In spite of optimistic projections for distributed solar photovoltaic (PV) generation in the Western U.S. (see Background below), barriers to solar PV deployment exist and their mitigation or removal could facilitate deployment. Western Interstate Energy Board (WIEB), along with the National Renewable Energy Laboratory (NREL) and the Lawrence Berkeley National Laboratory (LBNL), will conduct research to facilitate mitigation/removal of barriers to distributed solar PV generation.
Deployment of distributed solar PV generation, principally behind-the-meter solar PV systems on residential and commercial rooftops, is accelerating across the U.S. This trend is particularly evident in the Western U.S., where the solar resource is abundant. The following graph illustrates projected nameplate capacity of behind-the-meter solar PV generation, for year 2026, in 11 Western states. California is the leader for deployment of distributed solar PV generation, but several other states are also projected to have significant nameplate capacity deployed by 2026.
Projected distributed solar PV generation (behind-the-meter only) for year 2026 in the Western U.S. by the consultancy E3. Ordinate, nameplate capacity of distributed solar PV generation in megawatts (MW). Note break in y-axis. California is projected to have in excess of 12,000 MW of solar PV generation nameplate capacity. Several other Western states are also projected to have significant solar PV nameplate capacities.
Barriers to solar PV deployment, as noted above, do exist. These barriers fall into three broad categories:
- lengthy timelines for distributed solar PV interconnection with the grid;
- potential grid reliability concerns; and
- concerns with utility rate design
WIEB and its national laboratory partners will work with Technical Advisory Committees to identify and define perceived barriers to deployment of solar PV; conduct research concerning the perceived barriers; identify and define measures that could mitigate or remove the barriers; and conduct outreach to state policy makers and regulators to facilitate mitigation or removal of the barriers.
Total funding for this work is approximately $2.5 million. The work will begin in early 2017, and will be conducted over years 2017-2019.
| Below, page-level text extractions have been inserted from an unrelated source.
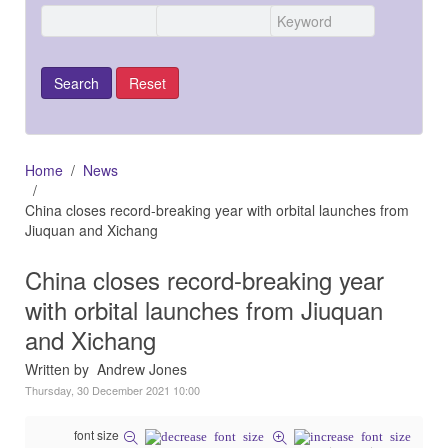
Home
News
China closes record-breaking year with orbital launches from
Jiuquan and Xichang
China closes record-breaking year
with orbital launches from Jiuquan
and Xichang
Written by Andrew Jones
Thursday, 30 December 2021 10:00
font size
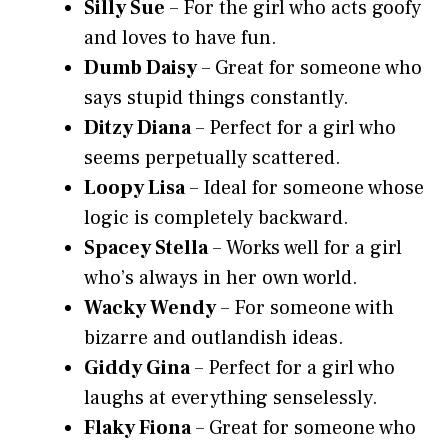
Silly Sue
– For the girl who acts goofy
and loves to have fun.
Dumb Daisy
– Great for someone who
says stupid things constantly.
Ditzy Diana
– Perfect for a girl who
seems perpetually scattered.
Loopy Lisa
– Ideal for someone whose
logic is completely backward.
Spacey Stella
– Works well for a girl
who’s always in her own world.
Wacky Wendy
– For someone with
bizarre and outlandish ideas.
Giddy Gina
– Perfect for a girl who
laughs at everything senselessly.
Flaky Fiona
– Great for someone who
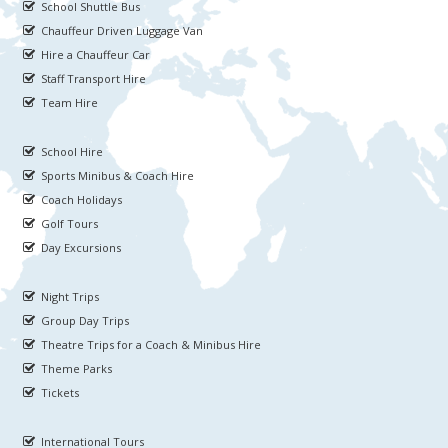
School Shuttle Bus
Chauffeur Driven Luggage Van
Hire a Chauffeur Car
Staff Transport Hire
Team Hire
School Hire
Sports Minibus & Coach Hire
Coach Holidays
Golf Tours
Day Excursions
Night Trips
Group Day Trips
Theatre Trips for a Coach & Minibus Hire
Theme Parks
Tickets
International Tours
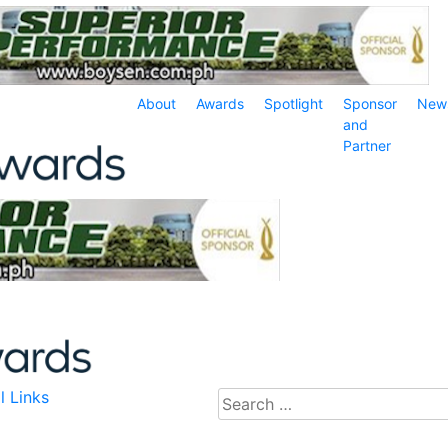
About
Awards
Spotlight
Sponsor
New
and
Partner
l Links
Search
for:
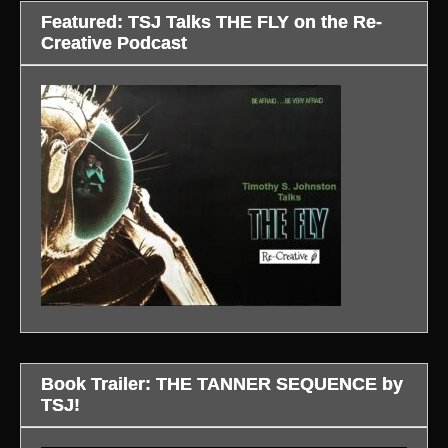
Featured: TSJ Talks THE FLY on the Re-
Creative Podcast
Book Trailer: THE TANNER SEQUENCE by
TSJ!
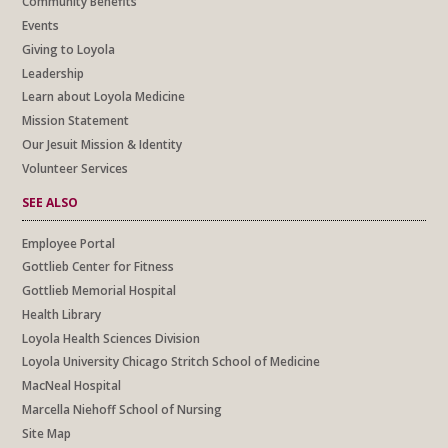
Community Benefits
Events
Giving to Loyola
Leadership
Learn about Loyola Medicine
Mission Statement
Our Jesuit Mission & Identity
Volunteer Services
SEE ALSO
Employee Portal
Gottlieb Center for Fitness
Gottlieb Memorial Hospital
Health Library
Loyola Health Sciences Division
Loyola University Chicago Stritch School of Medicine
MacNeal Hospital
Marcella Niehoff School of Nursing
Site Map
WIEB is currently soliciting volunteers to serve on Technical Advisory Committees (TACs) to provide NREL with input on its research plans for the interconnection timeline and reliability barriers, as well as feedback on its research findings and final reports. TAC members can be from Western state public utility commissions and energy offices, and from other stakeholder groups such as the solar sector and environmental organizations.